My favorite sentence: "Our networking clients have well tested request back-off ...

discodave · on Dec 11, 2021

I saw pleeeeeenty of untested code at Amazon/AWS. Looking back it was almost like the most important services/code had the least amount of testing. While internal boondoggle projects (I worked on a couple) had complicated test plans and debates about coverage metrics.

tootie · on Dec 11, 2021

It's gotta be a whole thing to even think about how to accurately test this kind of software. Simulating all kinds of hardware failures, network partitions, power failures, or the thousand other failure modes.

Then again they get like $100B in revenue that should buy some decent unit tests.

DrBenCarson · on Dec 11, 2021

This is almost always the case.

The most important services get the most attention from leaders who apply the most pressure, especially in the first ~2y of a fast-growing or high-potential product. So people skip tests.

foobiekr · on Dec 11, 2021

reality most of the real world successful projects are mostly untested because that's not actually a high ROI endeavor. it kills me to realize that mediocre code you can hack all over to do unnatural things is generally higher value in phase I than the same code done well in twice the time.

jessermeyer · on Dec 11, 2021

This attitude is why modern software is a continuing controlled flight into terrain.

virtue3 · on Dec 11, 2021

I think the pendulum swing back is going to be designing code that is harder to make bad.

Typescript is a good example of trying to fix this. Rust is even better.

Deno, I think, takes things in a better direction as well.

Ultimately we're going to need systems that just don't let you do "unnatural" things but still maintain a great deal of forward mobility. I don't think that's an unreasonable ask of the future.

topspin · on Dec 11, 2021

Finger wagging has also failed to produce any solutions.

wbsun · on Dec 11, 2021

Interesting. I also work for a cloud provider. My team work on both internal infrastructure as well as product features. We take testing coverage very seriously and tie the metrics to the team's perf. Any product feature must have unit tests, integration tests at each layer of the stack, staging test, production test and continuous probers in production. But our reliability is still far from satisfactory. Now with your observation at AWS, I start wondering whether the coverage effort and different types of tests really help or not...

discodave · on Dec 14, 2021

> Now with your observation at AWS, I start wondering whether the coverage effort and different types of tests really help or not...

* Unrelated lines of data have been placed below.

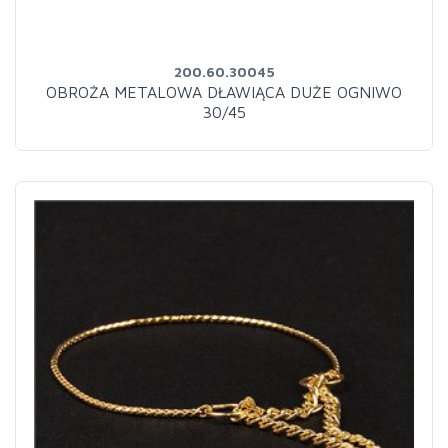
200.60.30045
OBROŻA METALOWA DŁAWIĄCA DUŻE OGNIWO
30/45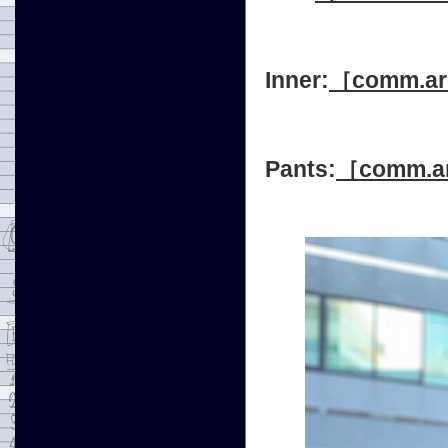
Inner:
［comm.a
Pants:
［comm.a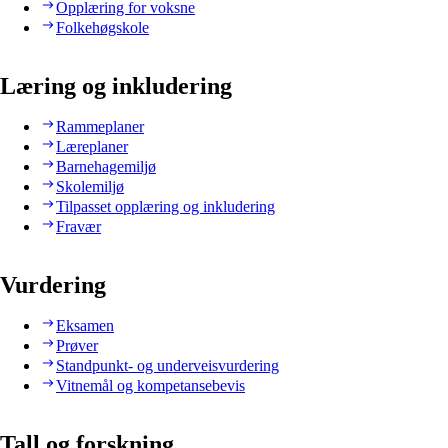
Opplæring for voksne
Folkehøgskole
Læring og inkludering
Rammeplaner
Læreplaner
Barnehagemiljø
Skolemiljø
Tilpasset opplæring og inkludering
Fravær
Vurdering
Eksamen
Prøver
Standpunkt- og underveisvurdering
Vitnemål og kompetansebevis
Tall og forskning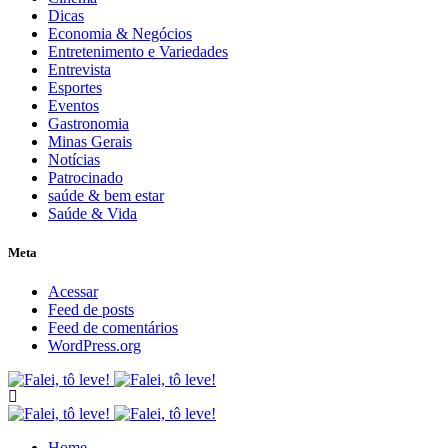
Dicas
Economia & Negócios
Entretenimento e Variedades
Entrevista
Esportes
Eventos
Gastronomia
Minas Gerais
Notícias
Patrocinado
saúde & bem estar
Saúde & Vida
Meta
Acessar
Feed de posts
Feed de comentários
WordPress.org
Home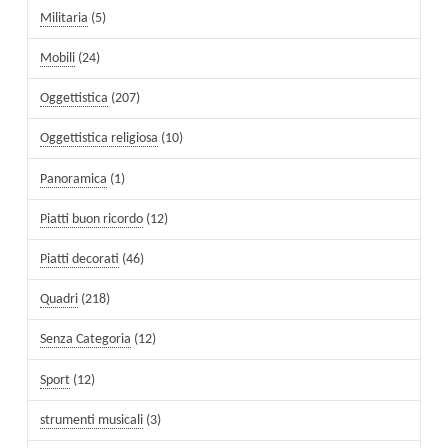
Militaria
(5)
Mobili
(24)
Oggettistica
(207)
Oggettistica religiosa
(10)
Panoramica
(1)
Piatti buon ricordo
(12)
Piatti decorati
(46)
Quadri
(218)
Senza Categoria
(12)
Sport
(12)
strumenti musicali
(3)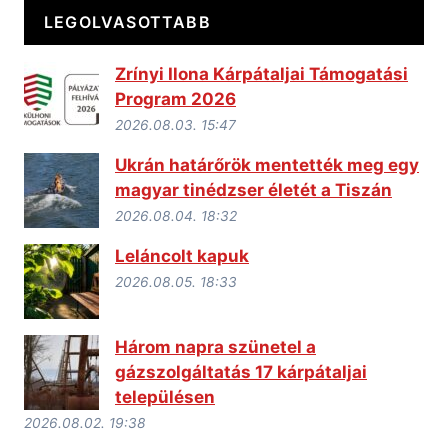
LEGOLVASOTTABB
Zrínyi Ilona Kárpátaljai Támogatási
Program 2026
2026.08.03. 15:47
Ukrán határőrök mentették meg egy
magyar tinédzser életét a Tiszán
2026.08.04. 18:32
Leláncolt kapuk
2026.08.05. 18:33
Három napra szünetel a
gázszolgáltatás 17 kárpátaljai
településen
2026.08.02. 19:38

Figuring out ROI for testing is a very tricky problem. I'm glad to hear your team invests in testing. I agree it's hard to know if you're wasting money or not doing enough!

dastbe · on Dec 11, 2021

my take is that the overwhelming majority of services insufficiently invest in making testing easy. the services that need to grow fast due to customer demand skip the tests while the services that aren't going much of anywhere spend way too much time on testing.

lanstin · on Dec 11, 2021

I found myself wishing for a few code snippets here. It would be interesting. A lot of time code that handles "connection refused" or fast failures doesn't handle network slowness well. I've seen outages from "best effort" services (and the best-effort-ness worked when the services were hard down) because all of a sudden calls that were taking 50 ms were not failing but all taking 1500+ ms. Best effort but no client enforced SLAs that were low enough to matter.

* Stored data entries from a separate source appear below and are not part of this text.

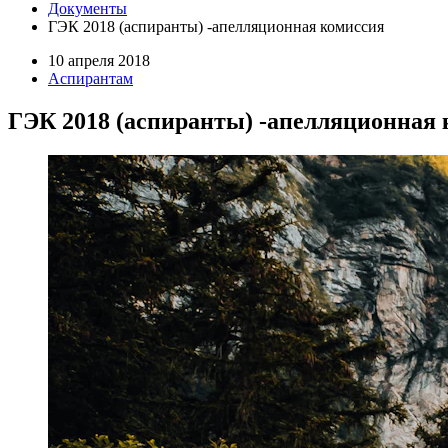
Документы
ГЭК 2018 (аспиранты) -апелляционная комиссия
10 апреля 2018
Аспирантам
ГЭК 2018 (аспиранты) -апелляционная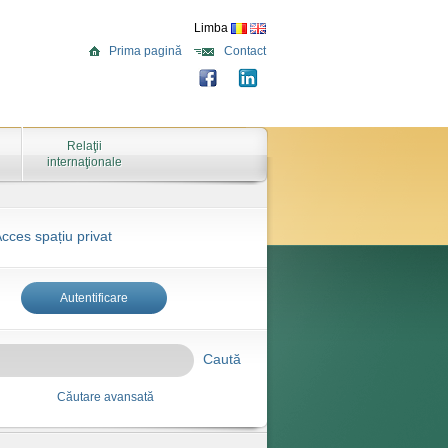
Limba
Prima pagină
Contact
Relaţii
internaţionale
cces spațiu privat
Autentificare
Caută
Căutare avansată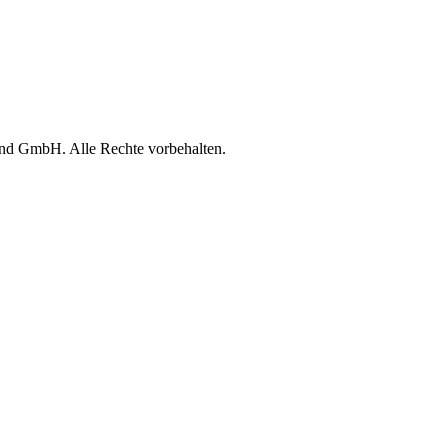
d GmbH. Alle Rechte vorbehalten.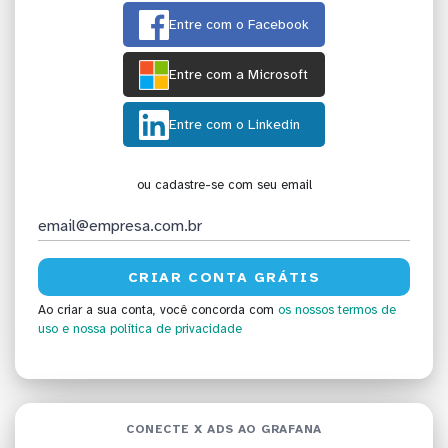
Entre com o Facebook
Entre com a Microsoft
Entre com o Linkedin
ou cadastre-se com seu email
Ao criar a sua conta, você concorda com
os nossos termos de
uso
e nossa política de privacidade
CONECTE X ADS AO GRAFANA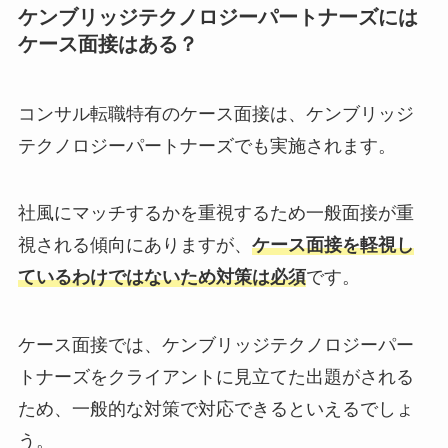
ケンブリッジテクノロジーパートナーズには
ケース面接はある？
コンサル転職特有のケース面接は、ケンブリッジ
テクノロジーパートナーズでも実施されます。
社風にマッチするかを重視するため一般面接が重
視される傾向にありますが、
ケース面接を軽視し
ているわけではないため対策は必須
です。
ケース面接では、ケンブリッジテクノロジーパー
トナーズをクライアントに見立てた出題がされる
ため、一般的な対策で対応できるといえるでしょ
う。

Load shedding never kicked in, so things had to be shutdown for a bit and then restarted.

Seems their normal operating state might be what is called "meta-stable" - dynamically stable at a high thru-put (edited) unless/until a brief glitch bumps the system into the low work being finished state which is also stable.

foobiekr · on Dec 11, 2021

thundering herd and accidental synchronization for the win

I am sad to say, I find issues like this any time I look at retry logic written by anyone I have not interacted with previously on the topic. It is shockingly common even in companies where networking is their bread and butter.

cyounkins · on Dec 11, 2021

It absolutely is difficult. A challenge I have seen is when retries are stacked and callers time out subprocesses that are doing retries.

I just find it amusing that they describe their back-off behaviors as "well tested" and in the same sentence, say it didn't back off adequately.

eyelidlessness · on Dec 11, 2021

> It absolutely is difficult. A challenge I have seen is when retries are stacked and callers time out subprocesses that are doing retries.

This is also a general problem with (presumed stateless) concurrent/distributed systems which irked me working on such a system and still haven’t found meaningful resources for which aren’t extremely platform/stack/implementation specific:

A concurrent system has some global/network-wide/partitioned-subset-wide error or backoff condition. If that system is actually stateless and receives push work, communicating that state to them either means pushing the state management back to a less concurrent orchestrator to reprioritize (introducing a huge bottleneck/single or fragile point of failure) or accepting a lot of failed work will be processed in pathological ways.

dilap · on Dec 10, 2021

Oh you know, an editing error -- they accidentally dropped the word "not".

a-dub · on Dec 11, 2021

this caught my eye as well. i'd wager that it was not configured.